> _Work to complete_:
Leave out the pictures and repeat the data exactly.

> _Data extracts_:
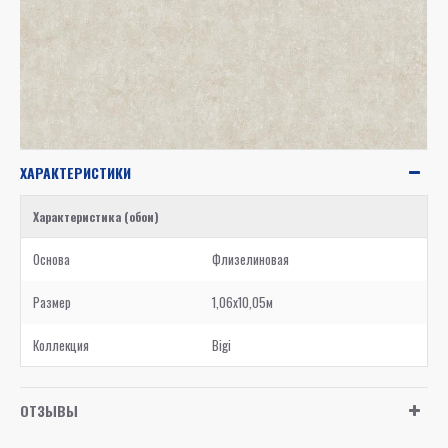
ХАРАКТЕРИСТИКИ
Характеристика (обои)
Основа
Флизелиновая
Размер
1,06x10,05м
Коллекция
Bigi
ОТЗЫВЫ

> _Response to this exercise_:
ХАРАКТЕРИСТИКИ
Характеристика (обои)
Основа
Флизелиновая
Размер
1,06x10,05м
Коллекция
Bigi
ОТЗЫВЫ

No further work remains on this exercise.